Diagnosing of Hemochromatosis
There are 3 tests(serum ferritin, Total iron binding capacity, and serum iron) that together make up the Iron Panel Test. These tests need to be taken as a panel, not independently, to receive a comprehensive and accurate assessment of a potential Hemochromatosis diagnosis-
SERUM IRON (SI)
This test is best attended after fasting for at least three hours. Additionally, iron or vitamin C supplements should be discontinued at least three days before taking the test.
SERUM FERRITIN (SF)
This test measures the amount of iron stored in your liver. If the results of your serum transferrin saturation test are higher than normal. For adults, the ideal range is 50-150 ng/ml.
TOTAL IRON BINDING CAPACITY (TIBC)
This test indicates how thoroughly your body can bind to iron. Serum iron divided by TIBC x 100% provides you data about the transferrin-iron saturation percentage (TS%). TS% is normally 25-35%; people with iron overload, the TS% is very high.
Genetic Tests
The gene is referred to as the HFE gene. Hereditary hemochromatosis is associated in most patients with two mutations of the HFE gene; C282Y and H63D. Currently, most investigators consider detection of these genes diagnoses hereditary hemochromatosis.
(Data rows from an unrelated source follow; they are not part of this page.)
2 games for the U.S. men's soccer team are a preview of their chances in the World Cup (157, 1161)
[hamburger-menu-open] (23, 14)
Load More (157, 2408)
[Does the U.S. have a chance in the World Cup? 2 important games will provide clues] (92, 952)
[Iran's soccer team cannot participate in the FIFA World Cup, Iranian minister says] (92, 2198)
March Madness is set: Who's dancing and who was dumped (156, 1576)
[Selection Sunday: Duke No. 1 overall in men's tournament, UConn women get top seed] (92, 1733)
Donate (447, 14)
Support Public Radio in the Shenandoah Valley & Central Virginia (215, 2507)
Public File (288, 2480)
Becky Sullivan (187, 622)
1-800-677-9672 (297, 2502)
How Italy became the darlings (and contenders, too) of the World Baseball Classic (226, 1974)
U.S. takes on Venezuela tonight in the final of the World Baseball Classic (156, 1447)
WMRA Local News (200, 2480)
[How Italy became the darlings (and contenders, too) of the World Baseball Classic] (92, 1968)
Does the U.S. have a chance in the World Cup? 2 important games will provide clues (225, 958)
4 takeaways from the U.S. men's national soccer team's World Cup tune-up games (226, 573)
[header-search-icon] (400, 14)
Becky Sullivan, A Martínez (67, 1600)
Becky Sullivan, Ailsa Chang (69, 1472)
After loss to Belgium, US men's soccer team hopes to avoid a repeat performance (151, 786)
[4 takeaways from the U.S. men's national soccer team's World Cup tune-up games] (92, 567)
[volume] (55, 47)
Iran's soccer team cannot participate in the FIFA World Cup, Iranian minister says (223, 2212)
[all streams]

In the past, liver biopsy was widely used to diagnose hemochromatosis.
Hemochromatosis Treatment
The usual effective strategy for hemochromatosis is to the withdrawal of blood from the forearm veins. One unit of blood, which carries 250 mg of iron, ordinarily is withdrawn every one to two weeks. Once ferritin levels are under 50 ng/ml and transferrin saturation are under 50%, the frequency of phlebotomies are declined to every two to three months.
Diet Recommendations for Hemochromatosis
- Ingestion of high doses of vitamin C in individuals with iron overload leads to fatal abnormal heart rhythms. Avoid vitamin C supplementation until patients are adequately treated.
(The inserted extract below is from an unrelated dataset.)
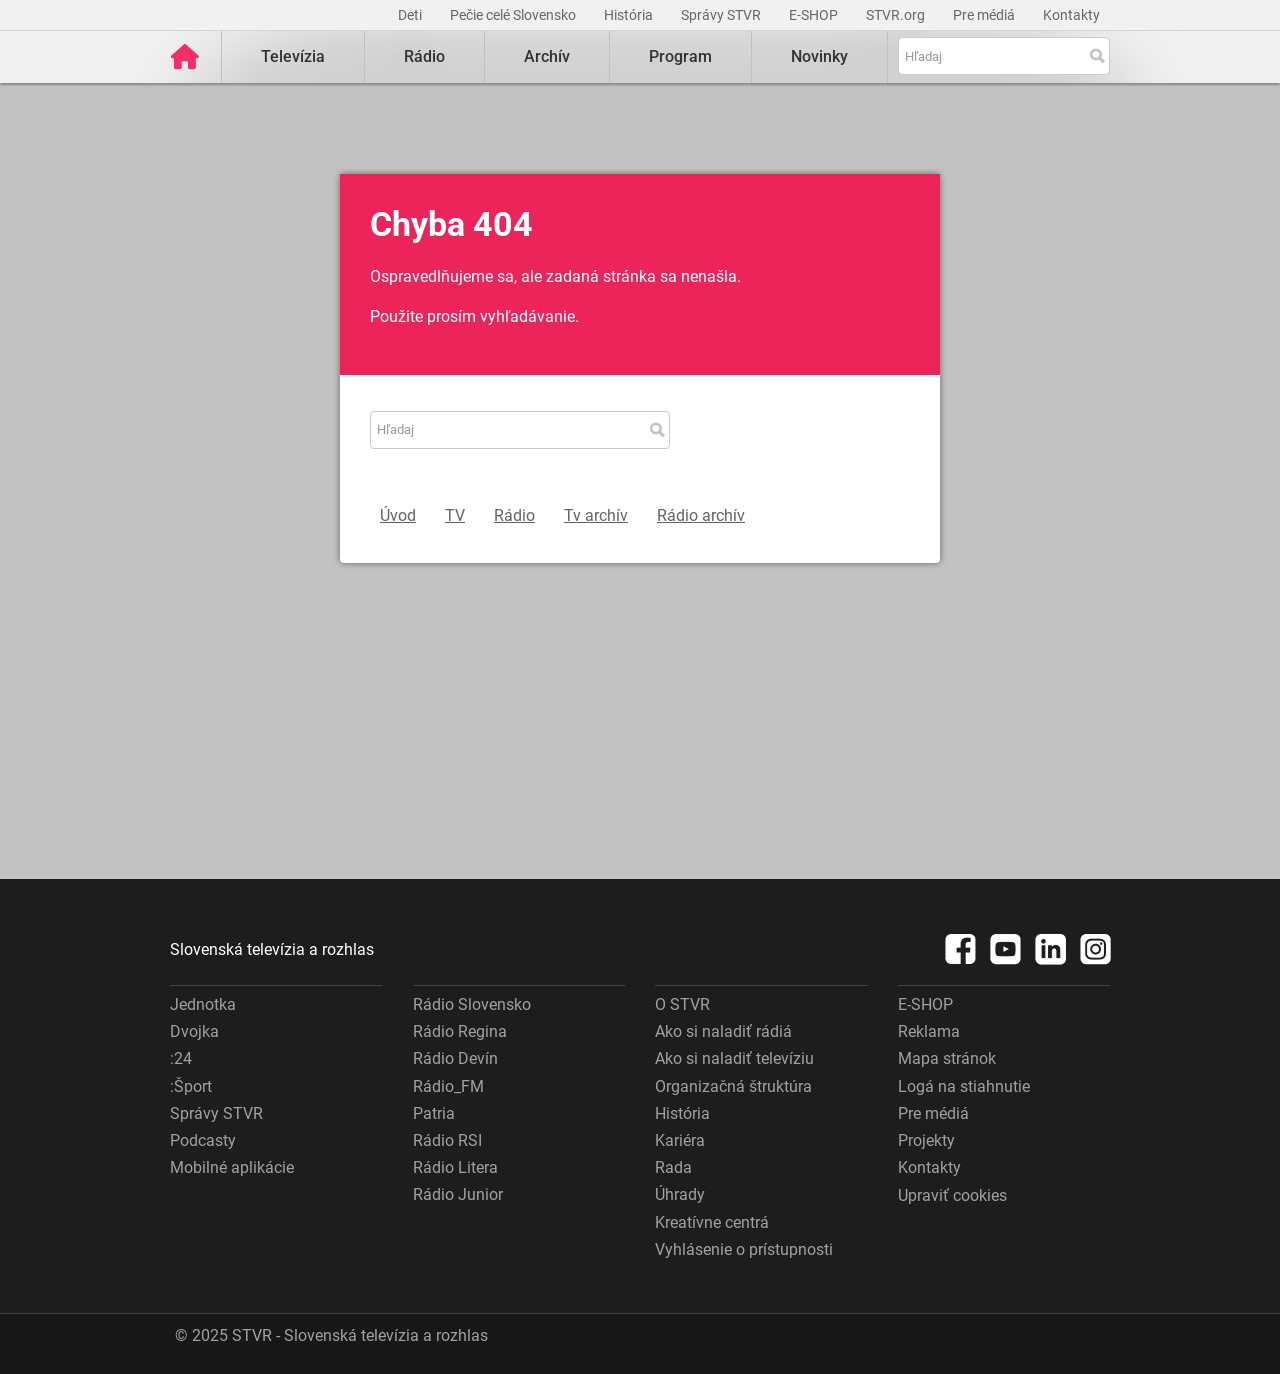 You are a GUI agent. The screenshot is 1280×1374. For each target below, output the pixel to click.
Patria (434, 1113)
- Avoiding supplements that contain iron
- limiting the number of alcoholic beverages, Alcohol should be avoided since alcohol consumption increases the risk of developing cirrhosis and liver cancer.
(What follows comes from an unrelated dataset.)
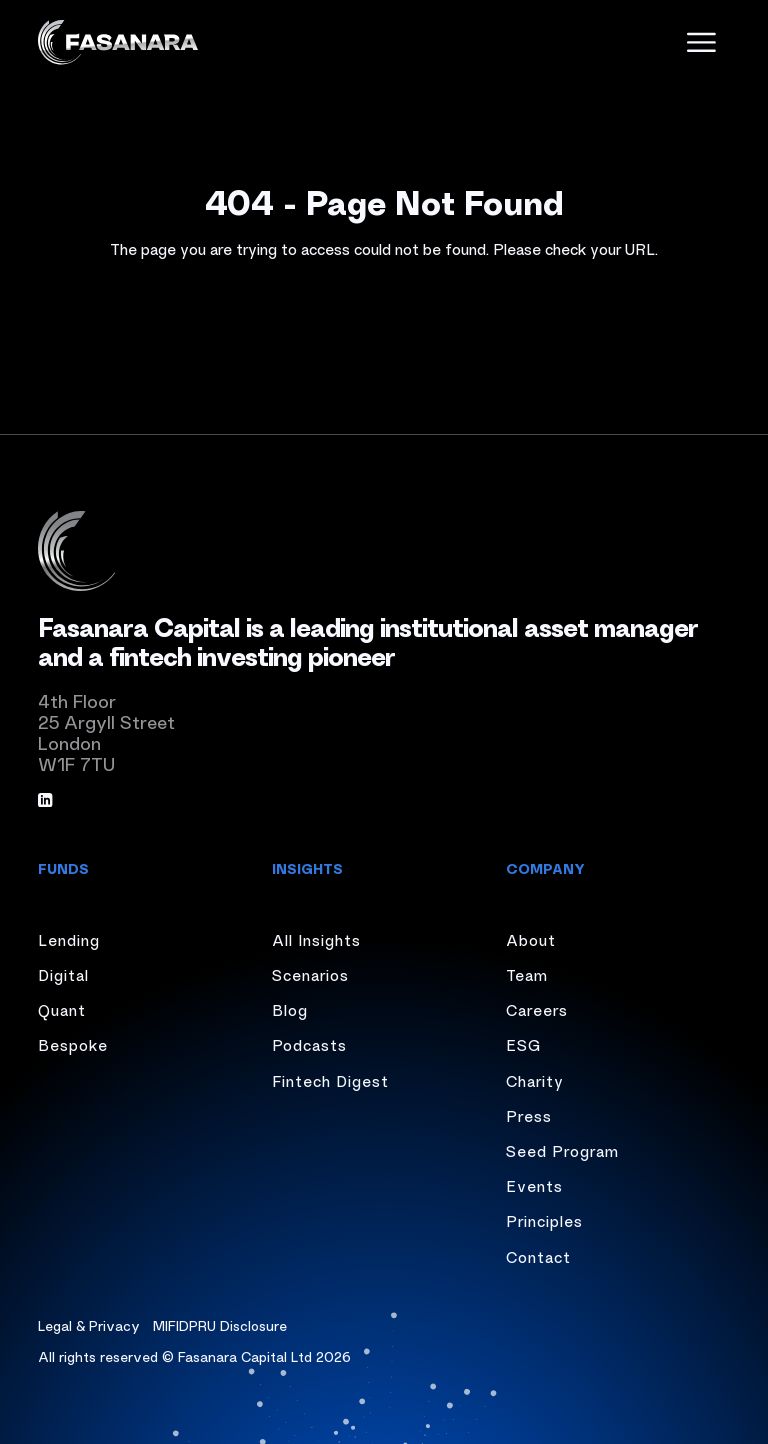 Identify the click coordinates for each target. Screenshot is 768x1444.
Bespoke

- Raw seafood should be avoided since people with hemochromatosis, that flourish in the iron-rich environment.
- Eating only moderate amounts of iron-rich foods, such as red meat and organ meat.
Complication of Hemochromatosis
Not everyone with hemochromatosis will exhibit these symptoms.
Undiagnosed and untreated hemochromatosis enhances the chance of diseases and conditions such as:
- Arthritis (osteoarthritis, osteoporosis)
- Diabetes mellitus
- Irregular heartbeat
- Cirrhosis of the liver
- Impotence
- Infertility
- Gallbladder disease
- Depression
- Hypothyroidism
- Hypogonadism
Mismanaged iron in the brain has been people with neurodegenerative disorders: Alzheimer’s, multiple sclerosis, early onset Parkinson’s, epilepsy, and Huntington’s disease.